§ **Supplied information**:
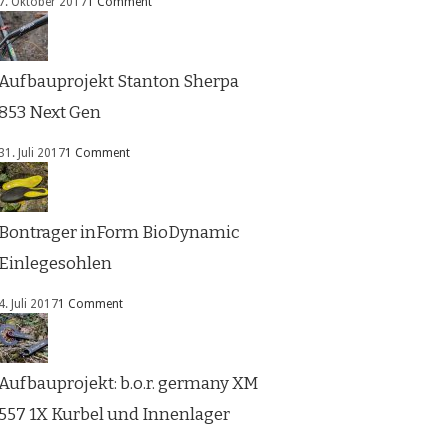
7. Oktober 2017
1 Comment
Aufbauprojekt Stanton Sherpa
853 Next Gen
31. Juli 2017
1 Comment
Bontrager inForm BioDynamic
Einlegesohlen
4. Juli 2017
1 Comment
Aufbauprojekt: b.o.r. germany XM
557 1X Kurbel und Innenlager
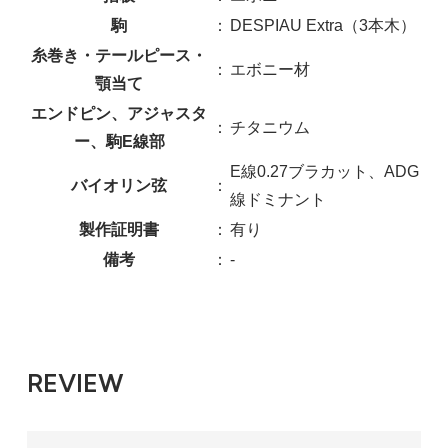
駒
：
DESPIAU Extra（3本木）
糸巻き・テールピース・
：
エボニー材
顎当て
エンドピン、アジャスタ
：
チタニウム
ー、駒E線部
E線0.27ブラカット、ADG
バイオリン弦
：
線ドミナント
製作証明書
：
有り
備考
：
-
REVIEW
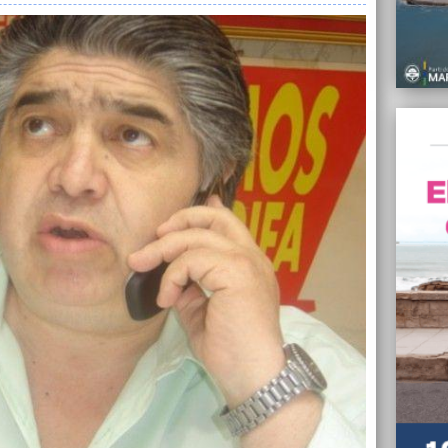
10/07/
Julio 
energí
10/07/
Copa D
marpl
Schwan
quedó 
09/07/
Senado
unión 
09/07/
“Nuest
amable
encabe
Indep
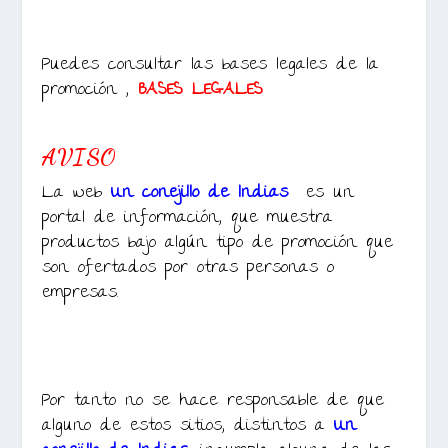
Puedes consultar las bases legales de la
promoción ,
BASES LEGALES
AVISO
La web
Un conejillo de Indias
es un
portal de información, que muestra
productos bajo algún tipo de promoción que
son ofertados por otras personas o
empresas.
Por tanto no se hace responsable de que
alguno de estos sitios, distintos a
Un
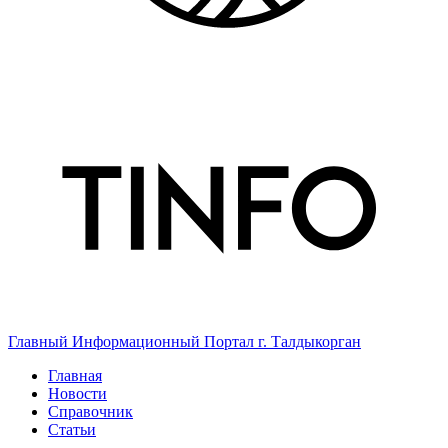
Главный Информационный Портал г. Талдыкорган
Главная
Новости
Справочник
Статьи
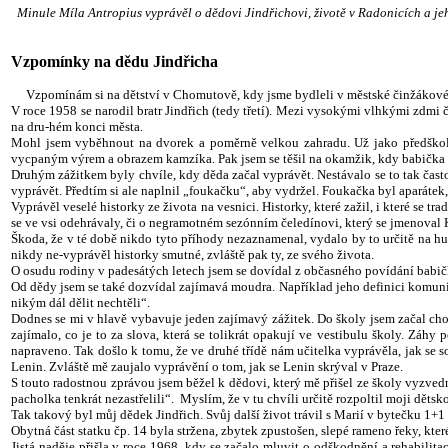
Minule Míla Antropius vyprávěl o dědovi Jindřichovi, životě v Radonicích a je
Vzpomínky na dědu Jindřicha
Vzpomínám si na dětství v Chomutově, kdy jsme bydleli v městské činžákové 
V roce 1958 se narodil bratr Jindřich (tedy třetí). Mezi vysokými vlhkými zdmi 
na dru-hém konci města.
Mohl jsem vyběhnout na dvorek a poměrně velkou zahradu. Už jako předškolák
vycpaným výrem a obrazem kamzíka. Pak jsem se těšil na okamžik, kdy babička 
Druhým zážitkem byly chvíle, kdy děda začal vyprávět. Nestávalo se to tak často,
vyprávět. Předtím si ale naplnil „foukačku“, aby vydržel. Foukačka byl aparáte
Vyprávěl veselé historky ze života na vesnici. Historky, které zažil, i které se 
se ve vsi odehrávaly, či o negramotném sezónním čeledínovi, který se jmenoval 
Škoda, že v té době nikdo tyto příhody nezaznamenal, vydalo by to určitě na humo
nikdy ne-vyprávěl historky smutné, zvláště pak ty, ze svého života.
O osudu rodiny v padesátých letech jsem se dovídal z občasného povídání babič
Od dědy jsem se také dozvídal zajímavá moudra. Například jeho definici komunistů, 
nikým dál dělit nechtěli“.
Dodnes se mi v hlavě vybavuje jeden zajímavý zážitek. Do školy jsem začal chodi
zajímalo, co je to za slova, která se tolikrát opakují ve vestibulu školy. Záhy
napraveno. Tak došlo k tomu, že ve druhé třídě nám učitelka vyprávěla, jak se s
Lenin. Zvláště mě zaujalo vyprávění o tom, jak se Lenin skrýval v Praze.
S touto radostnou zprávou jsem běžel k dědovi, který mě přišel ze školy vyzvedn
pacholka tenkrát nezastřelili“. Myslím, že v tu chvíli určitě rozpoltil moji dět
Tak takový byl můj dědek Jindřich. Svůj další život trávil s Marií v bytečku 1+
Obytná část statku čp. 14 byla stržena, zbytek zpustošen, slepé rameno řeky, kter
Jistá naděje přišla v roce 1968, kdy se začalo mluvit o odškodnění a rehabili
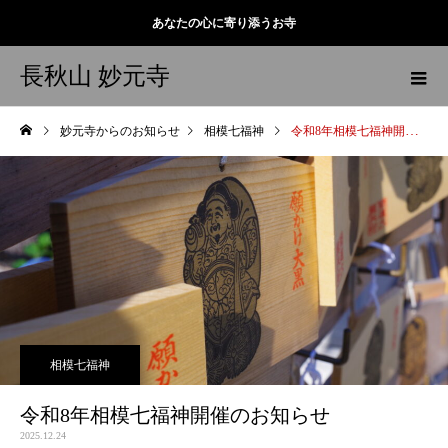
あなたの心に寄り添うお寺
長秋山 妙元寺
妙元寺からのお知らせ
相模七福神
令和8年相模七福神開催のお知らせ
相模七福神
令和8年相模七福神開催のお知らせ
2025.12.24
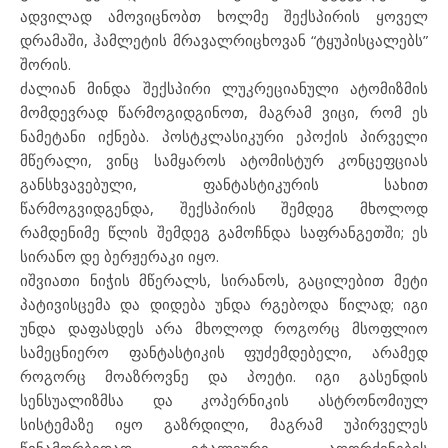
ადვილად ამოვიცნობთ ხოლმე შექსპირის ყოველ
დრამაში, ჰამლეტის მრავალრიცხოვან “ტყუპისცალებს”
შორის.
ძალიან მინდა შექსპირი ლუკრეციანული ატომიზმის
მომდევრად წარმოგიდგინოთ, მაგრამ ვიცი, რომ ეს
ნამეტანი იქნება. პოსტკლასიკური ეპოქის პირველი
მწერალი, ვინც სამყაროს ატომისტურ კონცეფციას
განსხვავებული, ფანტასტიკურის სახით
წარმოგვიდგენდა, შექსპირის შემდეგ მხოლოდ
რამდენიმე წლის შემდეგ გამოჩნდა საფრანგეთში; ეს
სირანო დე ბერჟერაკი იყო.
იშვიათი ნიჭის მწერალს, სირანოს, გაცილებით მეტი
პატივისცემა და დიდება უნდა რგებოდა წილად; იგი
უნდა დაფასდეს არა მხოლოდ როგორც მსოფლიო
სამეცნიერო ფანტასტიკის ფუძემდებელი, არამედ
როგორც მოაზროვნე და პოეტი. იგი გასენდის
სენსუალიზმსა და კოპერნიკის ასტრონომიულ
სისტემაზე იყო გაზრდილი, მაგრამ უპირველეს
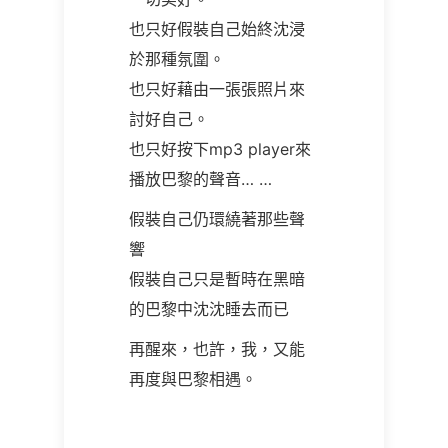
也只好假裝自己始終沈浸
於那種氛圍。
也只好藉由一張張照片來
討好自己。
也只好按下
mp3 player
來
播放巴黎的聲音
… …
假裝自己仍環繞著那些聲
響
假裝自己只是暫時在黑暗
的巴黎中沈沈睡去而已
再醒來，也許，我，又能
再度與巴黎相遇。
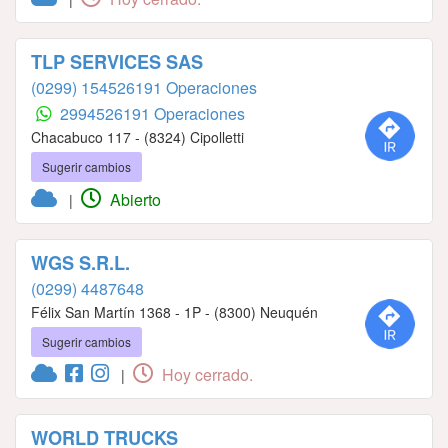
TLP SERVICES SAS
(0299) 154526191 Operaciones
2994526191 Operaciones
Chacabuco 117 - (8324) Cipolletti
Sugerir cambios
Abierto
|
WGS S.R.L.
(0299) 4487648
Félix San Martín 1368 - 1P - (8300) Neuquén
Sugerir cambios
Hoy cerrado.
|
WORLD TRUCKS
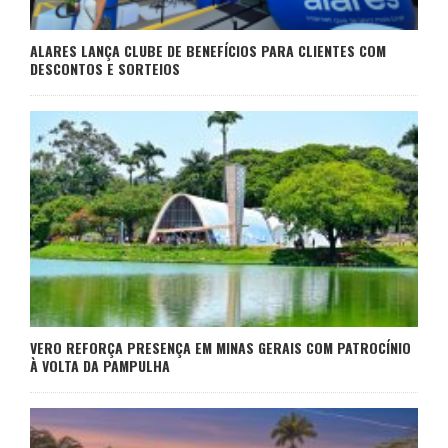
ALARES LANÇA CLUBE DE BENEFÍCIOS PARA CLIENTES COM
DESCONTOS E SORTEIOS
VERO REFORÇA PRESENÇA EM MINAS GERAIS COM PATROCÍNIO
À VOLTA DA PAMPULHA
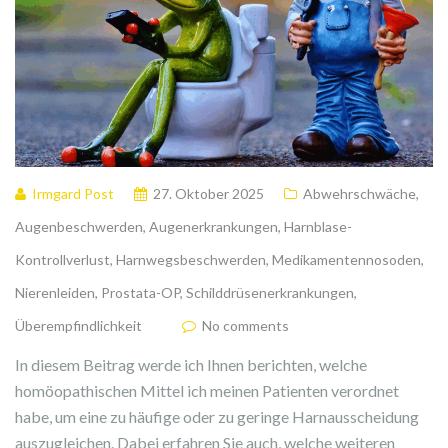
Irmgard Post
27. Oktober 2025
Abwehrschwäche
,
Augenbeschwerden
,
Augenerkrankungen
,
Harnblase-
Kontrollverlust
,
Harnwegsbeschwerden
,
Medikamentennosoden
,
Nierenleiden
,
Prostata-OP
,
Schilddrüsenerkrankungen
,
Überempfindlichkeit
No comments
In diesem Beitrag werde ich Ihnen berichten, welche
homöopathischen Mittel ich meinen Patienten verordnet
habe, um eine zu häufige oder zu geringe Harnausscheidung
auszugleichen. Dabei erfahren Sie auch, welche weiteren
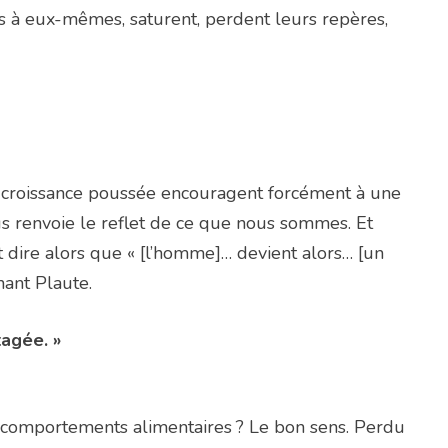
rés à eux-mêmes, saturent, perdent leurs repères,
e croissance poussée encouragent forcément à une
s renvoie le reflet de ce que nous sommes. Et
dire alors que « [l’homme]… devient alors… [un
ant Plaute.
agée. »
 comportements alimentaires ? Le bon sens. Perdu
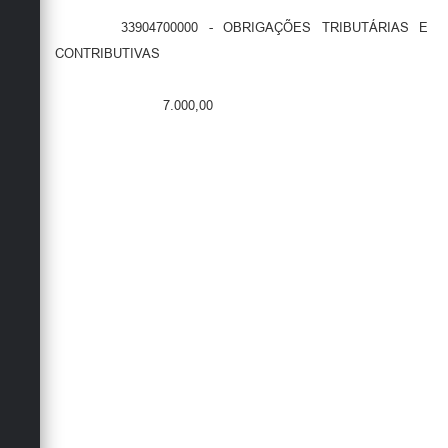
33904700000 - OBRIGAÇÕES TRIBUTÁRIAS E
CONTRIBUTIVAS
7.000,00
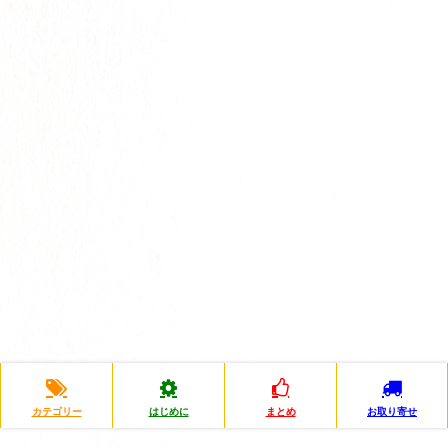
カテゴリー
はじめに
まとめ
お取り寄せ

§ **Task brief**: All entries are to be retyped exactly. Omit any embedded images.

§ **Reply**:
7. Oktober 2017
1 Comment
Aufbauprojekt Stanton Sherpa
853 Next Gen
31. Juli 2017
1 Comment
Bontrager inForm BioDynamic
Einlegesohlen
4. Juli 2017
1 Comment
Aufbauprojekt: b.o.r. germany XM
557 1X Kurbel und Innenlager
駒
：
DESPIAU Extra（3本木）
糸巻き・テールピース・
：
エボニー材
顎当て
エンドピン、アジャスタ
：
チタニウム
ー、駒E線部
E線0.27ブラカット、ADG
バイオリン弦
：
線ドミナント
製作証明書
：
有り
備考
：
-
REVIEW
10/07/
Julio 
energí
10/07/
Copa D
marpl
Schwan
quedó 
09/07/
Senado
unión 
09/07/
“Nuest
amable
encabe
Indep
Puedes consultar las bases legales de la
promoción ,
BASES LEGALES
AVISO
La web
Un conejillo de Indias
es un
portal de información, que muestra
productos bajo algún tipo de promoción que
son ofertados por otras personas o
empresas.
Por tanto no se hace responsable de que
alguno de estos sitios, distintos a
Un
Главный Информационный Портал г. Талдыкорган
Главная
Новости
Справочник
Статьи
Minule Míla Antropius vyprávěl o dědovi Jindřichovi, životě v Radonicích a je
Vzpomínky na dědu Jindřicha
Vzpomínám si na dětství v Chomutově, kdy jsme bydleli v městské činžákové 
V roce 1958 se narodil bratr Jindřich (tedy třetí). Mezi vysokými vlhkými zdmi 
na dru-hém konci města.
Mohl jsem vyběhnout na dvorek a poměrně velkou zahradu. Už jako předškolák
vycpaným výrem a obrazem kamzíka. Pak jsem se těšil na okamžik, kdy babička 
Druhým zážitkem byly chvíle, kdy děda začal vyprávět. Nestávalo se to tak často,
vyprávět. Předtím si ale naplnil „foukačku“, aby vydržel. Foukačka byl aparáte
Vyprávěl veselé historky ze života na vesnici. Historky, které zažil, i které se 
se ve vsi odehrávaly, či o negramotném sezónním čeledínovi, který se jmenoval 
Škoda, že v té době nikdo tyto příhody nezaznamenal, vydalo by to určitě na humo
nikdy ne-vyprávěl historky smutné, zvláště pak ty, ze svého života.
O osudu rodiny v padesátých letech jsem se dovídal z občasného povídání babič
Od dědy jsem se také dozvídal zajímavá moudra. Například jeho definici komunistů, 
nikým dál dělit nechtěli“.
Dodnes se mi v hlavě vybavuje jeden zajímavý zážitek. Do školy jsem začal chodi
zajímalo, co je to za slova, která se tolikrát opakují ve vestibulu školy. Záhy
napraveno. Tak došlo k tomu, že ve druhé třídě nám učitelka vyprávěla, jak se s
Lenin. Zvláště mě zaujalo vyprávění o tom, jak se Lenin skrýval v Praze.
S touto radostnou zprávou jsem běžel k dědovi, který mě přišel ze školy vyzvedn
pacholka tenkrát nezastřelili“. Myslím, že v tu chvíli určitě rozpoltil moji dět
Tak takový byl můj dědek Jindřich. Svůj další život trávil s Marií v bytečku 1+
Obytná část statku čp. 14 byla stržena, zbytek zpustošen, slepé rameno řeky, kter
Jistá naděje přišla v roce 1968, kdy se začalo mluvit o odškodnění a rehabili
あなたの心に寄り添うお寺
長秋山 妙元寺
妙元寺からのお知らせ
相模七福神
令和8年相模七福神開催のお知らせ
相模七福神
令和8年相模七福神開催のお知らせ
2025.12.24
ადვილად ამოვიცნობთ ხოლმე შექსპირის ყოველ
დრამაში, ჰამლეტის მრავალრიცხოვან “ტყუპისცალებს”
შორის.
ძალიან მინდა შექსპირი ლუკრეციანული ატომიზმის
მომდევრად წარმოგიდგინოთ, მაგრამ ვიცი, რომ ეს
ნამეტანი იქნება. პოსტკლასიკური ეპოქის პირველი
მწერალი, ვინც სამყაროს ატომისტურ კონცეფციას
განსხვავებული, ფანტასტიკურის სახით
წარმოგვიდგენდა, შექსპირის შემდეგ მხოლოდ
რამდენიმე წლის შემდეგ გამოჩნდა საფრანგეთში; ეს
სირანო დე ბერჟერაკი იყო.
იშვიათი ნიჭის მწერალს, სირანოს, გაცილებით მეტი
პატივისცემა და დიდება უნდა რგებოდა წილად; იგი
უნდა დაფასდეს არა მხოლოდ როგორც მსოფლიო
სამეცნიერო ფანტასტიკის ფუძემდებელი, არამედ
როგორც მოაზროვნე და პოეტი. იგი გასენდის
სენსუალიზმსა და კოპერნიკის ასტრონომიულ
სისტემაზე იყო გაზრდილი, მაგრამ უპირველეს
也只好假裝自己始終沈浸
於那種氛圍。
也只好藉由一張張照片來
討好自己。
也只好按下
mp3 player
來
播放巴黎的聲音
… …
假裝自己仍環繞著那些聲
響
假裝自己只是暫時在黑暗
的巴黎中沈沈睡去而已
再醒來，也許，我，又能
再度與巴黎相遇。
TLP SERVICES SAS
(0299) 154526191 Operaciones
2994526191 Operaciones
Chacabuco 117 - (8324) Cipolletti
Sugerir cambios
Abierto
|
WGS S.R.L.
(0299) 4487648
Félix San Martín 1368 - 1P - (8300) Neuquén
Sugerir cambios
Hoy cerrado.
|
WORLD TRUCKS
ALARES LANÇA CLUBE DE BENEFÍCIOS PARA CLIENTES COM
DESCONTOS E SORTEIOS
VERO REFORÇA PRESENÇA EM MINAS GERAIS COM PATROCÍNIO
À VOLTA DA PAMPULHA
Irmgard Post
27. Oktober 2025
Abwehrschwäche
,
Augenbeschwerden
,
Augenerkrankungen
,
Harnblase-
Kontrollverlust
,
Harnwegsbeschwerden
,
Medikamentennosoden
,
Nierenleiden
,
Prostata-OP
,
Schilddrüsenerkrankungen
,
Überempfindlichkeit
No comments
In diesem Beitrag werde ich Ihnen berichten, welche
homöopathischen Mittel ich meinen Patienten verordnet
habe, um eine zu häufige oder zu geringe Harnausscheidung
auszugleichen. Dabei erfahren Sie auch, welche weiteren
rés à eux-mêmes, saturent, perdent leurs repères,
e croissance poussée encouragent forcément à une
s renvoie le reflet de ce que nous sommes. Et
dire alors que « [l’homme]… devient alors… [un
ant Plaute.
agée. »
 comportements alimentaires ? Le bon sens. Perdu
33904700000 - OBRIGAÇÕES TRIBUTÁRIAS E
CONTRIBUTIVAS
7.000,00
カテゴリー
はじめに
まとめ
お取り寄せ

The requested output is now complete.